--- Entries provided Enclosed Below ---

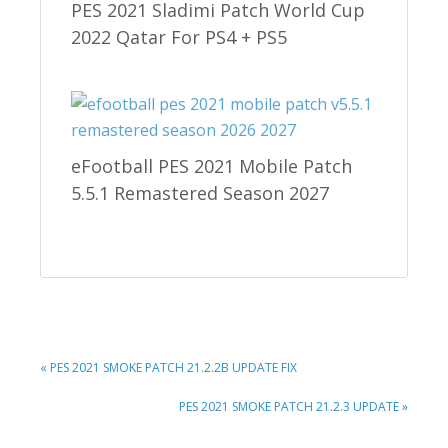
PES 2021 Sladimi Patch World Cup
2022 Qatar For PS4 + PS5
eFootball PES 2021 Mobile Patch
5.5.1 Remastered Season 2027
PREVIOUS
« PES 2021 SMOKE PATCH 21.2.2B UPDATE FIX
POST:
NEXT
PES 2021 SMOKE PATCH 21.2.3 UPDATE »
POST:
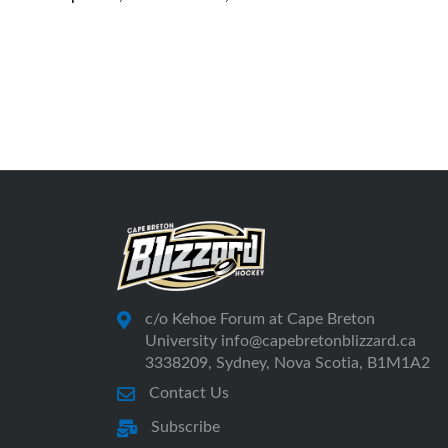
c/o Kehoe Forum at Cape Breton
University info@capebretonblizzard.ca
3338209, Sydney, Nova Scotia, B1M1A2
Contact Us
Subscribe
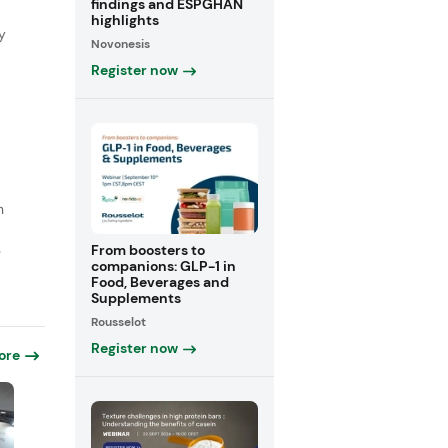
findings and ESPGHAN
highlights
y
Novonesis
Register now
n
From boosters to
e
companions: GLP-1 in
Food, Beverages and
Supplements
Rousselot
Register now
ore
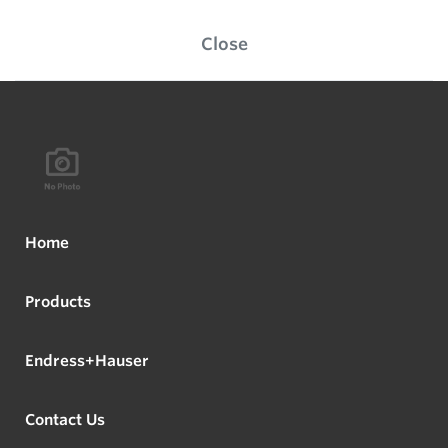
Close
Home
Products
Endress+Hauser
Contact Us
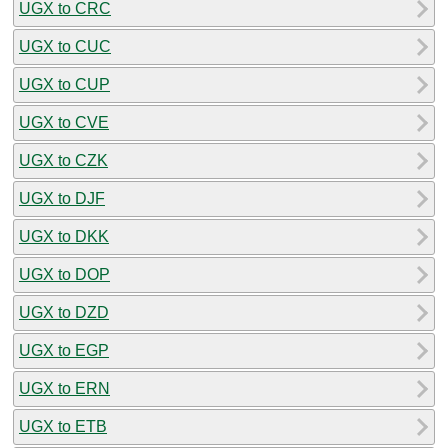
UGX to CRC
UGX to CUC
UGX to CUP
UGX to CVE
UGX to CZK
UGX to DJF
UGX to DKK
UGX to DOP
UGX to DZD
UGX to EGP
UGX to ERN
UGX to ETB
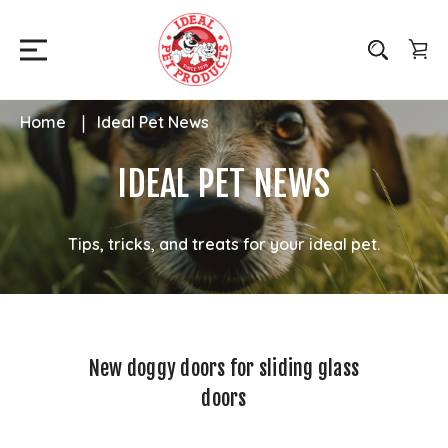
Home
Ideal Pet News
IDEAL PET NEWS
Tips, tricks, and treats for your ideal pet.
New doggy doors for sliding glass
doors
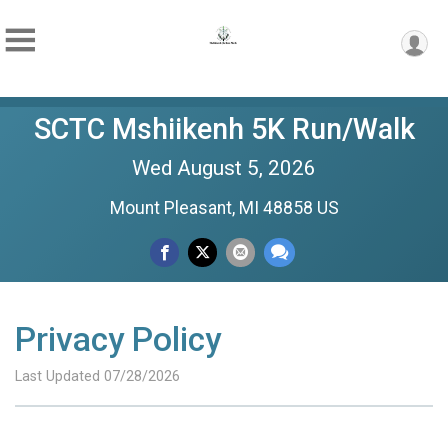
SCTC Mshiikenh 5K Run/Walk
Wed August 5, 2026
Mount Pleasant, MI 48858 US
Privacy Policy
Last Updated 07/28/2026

--- End of Enclosed Entries provided ---

▶ Task goal:
The records are to be returned word for word, without any of their pictures.

▶ Your response:
PES 2021 Sladimi Patch World Cup
2022 Qatar For PS4 + PS5
eFootball PES 2021 Mobile Patch
5.5.1 Remastered Season 2027
PREVIOUS
« PES 2021 SMOKE PATCH 21.2.2B UPDATE FIX
POST:
NEXT
PES 2021 SMOKE PATCH 21.2.3 UPDATE »
POST:
c/o Kehoe Forum at Cape Breton
University info@capebretonblizzard.ca
3338209, Sydney, Nova Scotia, B1M1A2
Contact Us
Subscribe
findings and ESPGHAN
highlights
y
Novonesis
Register now
n
From boosters to
e
companions: GLP-1 in
Food, Beverages and
Supplements
Rousselot
Register now
ore
Close
Home
Products
Endress+Hauser
Contact Us
UGX to CRC
UGX to CUC
UGX to CUP
UGX to CVE
UGX to CZK
UGX to DJF
UGX to DKK
UGX to DOP
UGX to DZD
UGX to EGP
UGX to ERN
UGX to ETB
Home
Ideal Pet News
IDEAL PET NEWS
Tips, tricks, and treats for your ideal pet.
New doggy doors for sliding glass
doors
SCTC Mshiikenh 5K Run/Walk
Wed August 5, 2026
Mount Pleasant, MI 48858 US
Privacy Policy
Last Updated 07/28/2026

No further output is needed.